As a thinking exercise, I sometimes ask whether it would be wrong to be a one-issue voter if the issue were slavery. In his debate with Lincoln, Douglas argued an essentially pro-choice position: let the southern states decide whether and when to end slavery. At the risk of sounding like an intolerant moral absolutist, I assert that pro-slavery Christians were wrong.
Perhaps I should defer more to the Supreme Court ruling (Dred Scott vs. Sanford) on who is a person and citizen. But God’s law transcends Supreme Court rulings. And yes, I know that some Christians find verses in the Bible that seem to justify the enslaving of Africans. But they are wrong. How can one even look at a slave and deny he is a person?

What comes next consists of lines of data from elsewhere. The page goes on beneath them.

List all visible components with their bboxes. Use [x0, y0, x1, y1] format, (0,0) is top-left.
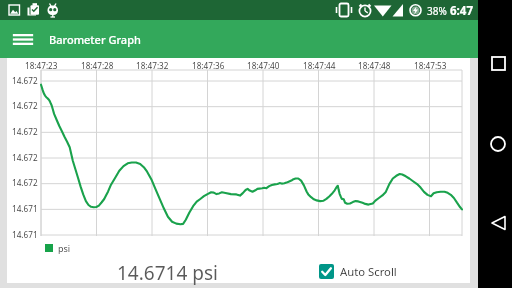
staticText: 14.671	[12, 229, 38, 240]
button[interactable]: Recent apps	[484, 49, 512, 77]
button[interactable]: Open navigation menu	[7, 24, 38, 55]
button[interactable]: Back	[484, 209, 512, 237]
staticText: 18:47:28	[81, 60, 114, 71]
staticText: 18:47:36	[192, 60, 225, 71]
staticText: 14.672	[12, 177, 38, 188]
staticText: 14.671	[12, 203, 38, 214]
staticText: Auto Scroll	[340, 264, 397, 279]
staticText: 18:47:53	[414, 60, 447, 71]
staticText: 14.672	[12, 152, 38, 163]
staticText: 18:47:32	[136, 60, 169, 71]
button[interactable]: Home	[484, 130, 512, 158]
staticText: 14.672	[12, 100, 38, 111]
staticText: 18:47:40	[247, 60, 280, 71]
staticText: 6:47	[450, 3, 473, 19]
staticText: 14.672	[12, 126, 38, 137]
staticText: 38%	[427, 4, 447, 18]
button[interactable]: Auto Scroll	[319, 264, 397, 279]
staticText: 18:47:44	[303, 60, 336, 71]
staticText: 14.672	[12, 75, 38, 86]
staticText: psi	[58, 242, 71, 254]
staticText: 14.6714 psi	[117, 260, 218, 286]
staticText: 18:47:48	[358, 60, 391, 71]
staticText: Barometer Graph	[49, 32, 141, 47]
staticText: 18:47:23	[25, 60, 58, 71]
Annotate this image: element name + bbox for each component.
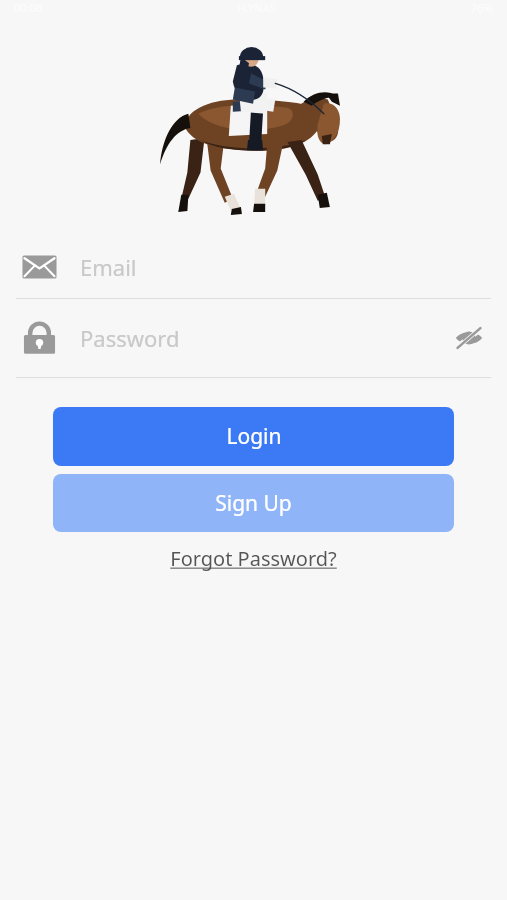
button[interactable]: Sign Up: [53, 474, 454, 532]
button[interactable]: Password: [0, 299, 507, 377]
staticText: Email: [80, 252, 137, 282]
button[interactable]: Show password: [447, 316, 491, 360]
button[interactable]: Login: [53, 407, 454, 466]
button[interactable]: Forgot Password?: [162, 541, 345, 576]
staticText: Login: [226, 422, 282, 451]
staticText: Password: [80, 323, 180, 353]
button[interactable]: Email: [0, 236, 507, 298]
staticText: Forgot Password?: [170, 545, 337, 572]
staticText: Sign Up: [215, 489, 292, 518]
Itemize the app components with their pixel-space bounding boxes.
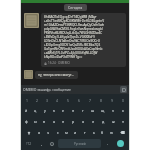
button[interactable]: ы — [31, 116, 40, 127]
staticText: Русский — [74, 142, 86, 146]
staticText: 3 — [46, 98, 48, 103]
button[interactable]: Shift — [22, 127, 35, 138]
staticText: 8hiBAOToEQgxpJDrfTiEQgWM jMAyr — [44, 15, 97, 19]
button[interactable]: е — [58, 105, 68, 116]
staticText: PRWVcvBLfBDUqLLtkQu7WLGHSfZXw4C — [44, 31, 103, 35]
button[interactable]: м — [62, 127, 71, 138]
staticText: я — [38, 130, 41, 135]
staticText: н — [72, 108, 75, 113]
staticText: щ — [101, 108, 105, 113]
button[interactable]: г — [78, 105, 88, 116]
button[interactable]: т — [80, 127, 89, 138]
button[interactable]: щ — [98, 105, 108, 116]
button[interactable]: Emoji — [46, 139, 57, 148]
staticText: э — [122, 119, 124, 124]
staticText: 1 — [26, 98, 28, 103]
button[interactable]: л — [88, 116, 98, 127]
staticText: о — [82, 119, 85, 124]
staticText: р — [72, 119, 75, 124]
staticText: +lDUpUmg0OD51wQxZ5R+fBCBbx7Q3 — [44, 43, 101, 47]
staticText: 2 — [36, 98, 38, 103]
staticText: 16:24 · OMEMO — [48, 61, 70, 65]
button[interactable]: Avatar — [24, 70, 126, 79]
button[interactable]: Avatar — [24, 13, 39, 28]
button[interactable]: 6 — [73, 95, 84, 105]
button[interactable]: з — [108, 105, 118, 116]
button[interactable]: ц — [31, 105, 40, 116]
staticText: а — [53, 119, 55, 124]
staticText: ц — [34, 108, 37, 113]
staticText: 6 — [78, 98, 80, 103]
button[interactable]: Avatar — [24, 13, 126, 67]
button[interactable]: ю — [107, 127, 116, 138]
staticText: +a5sT7wtSKQpKO0KWMfrDeHLDBLgetnV — [44, 19, 104, 23]
button[interactable]: о — [78, 116, 88, 127]
button[interactable]: Сегодня — [64, 4, 87, 11]
staticText: к — [53, 108, 55, 113]
button[interactable]: э — [118, 116, 128, 127]
staticText: 7 — [89, 98, 91, 103]
staticText: г — [82, 108, 84, 113]
staticText: 0 — [122, 98, 124, 103]
staticText: ж — [112, 119, 115, 124]
button[interactable]: ь — [89, 127, 98, 138]
button[interactable]: . — [102, 139, 112, 148]
button[interactable]: д — [98, 116, 108, 127]
button[interactable]: Enter — [117, 140, 124, 147]
button[interactable]: у — [40, 105, 49, 116]
staticText: Сегодня — [68, 5, 83, 10]
staticText: . — [107, 141, 108, 146]
button[interactable]: х — [118, 105, 128, 116]
button[interactable]: 4 — [52, 95, 62, 105]
staticText: в — [43, 119, 46, 124]
button[interactable]: Avatar — [24, 70, 33, 79]
staticText: ну, теперь они смогут... — [38, 73, 75, 77]
staticText: +zAWrEj1FLCvfPZ+4jkJUUkYqWLLDjW — [44, 51, 98, 55]
staticText: у — [44, 108, 46, 113]
button[interactable]: ф — [22, 116, 31, 127]
staticText: б — [101, 130, 104, 135]
staticText: м — [65, 130, 68, 135]
button[interactable]: н — [68, 105, 78, 116]
button[interactable]: 8 — [95, 95, 106, 105]
staticText: ?12 — [26, 142, 32, 146]
staticText: ш — [91, 108, 95, 113]
button[interactable]: 1 — [22, 95, 32, 105]
button[interactable]: ?12 — [22, 139, 36, 148]
button[interactable]: 2 — [32, 95, 42, 105]
staticText: ф — [25, 119, 28, 124]
staticText: й — [25, 108, 28, 113]
button[interactable]: р — [68, 116, 78, 127]
staticText: с — [57, 130, 59, 135]
button[interactable]: OMEMO зашифр. сообщение — [23, 87, 118, 92]
staticText: GaTgmWrCWVmkUxoNOGkAXaCopNmb — [44, 47, 103, 51]
staticText: л — [92, 119, 95, 124]
button[interactable]: а — [49, 116, 58, 127]
button[interactable]: 3 — [42, 95, 52, 105]
staticText: , — [41, 141, 42, 146]
button[interactable]: Backspace — [116, 127, 128, 138]
button[interactable]: 7 — [84, 95, 95, 105]
button[interactable]: в — [40, 116, 49, 127]
button[interactable]: с — [53, 127, 62, 138]
button[interactable]: и — [71, 127, 80, 138]
button[interactable]: 5 — [62, 95, 73, 105]
button[interactable]: 9 — [106, 95, 117, 105]
button[interactable]: я — [35, 127, 44, 138]
staticText: 4 — [56, 98, 58, 103]
button[interactable]: ч — [44, 127, 53, 138]
button[interactable]: 0 — [117, 95, 128, 105]
staticText: 8 — [100, 98, 102, 103]
staticText: д — [102, 119, 105, 124]
staticText: ь — [93, 130, 95, 135]
button[interactable]: Русский — [58, 139, 101, 148]
button[interactable]: й — [22, 105, 31, 116]
button[interactable]: к — [49, 105, 58, 116]
button[interactable]: , — [36, 139, 46, 148]
button[interactable]: Send — [120, 86, 127, 93]
button[interactable]: п — [58, 116, 68, 127]
staticText: 9 — [111, 98, 113, 103]
button[interactable]: ж — [108, 116, 118, 127]
button[interactable]: ш — [88, 105, 98, 116]
button[interactable]: б — [98, 127, 107, 138]
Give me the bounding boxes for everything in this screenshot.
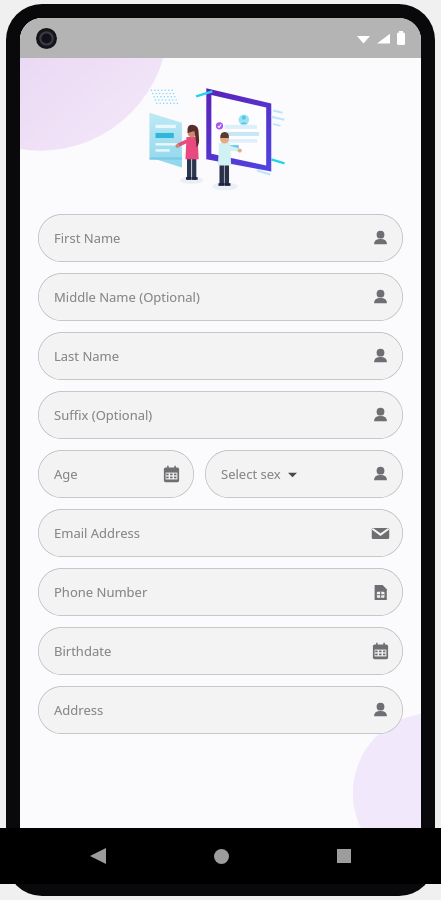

Perhaps I am too narrow. I would vote for an atheist before a pro-slavery Christian. I would vote for an incompetent candidate who promised to end slavery before I would vote for an intelligent and skillful pro-slavery candidate.
Perhaps I should care more about foreign policy, the economy, western expansion, and the Indian problem. Perhaps I am guilty of shoving my anti-slavery morality down the throats of others instead of letting slave owners make a private moral decision.
After all, I really don’t want to be associated with the John Brown types who wave a Bible in one hand and gun in the other.
I often wonder how history will judge me. An unbalanced and intolerant one-issue fanatic? A courageous and compassionate defender of the helpless?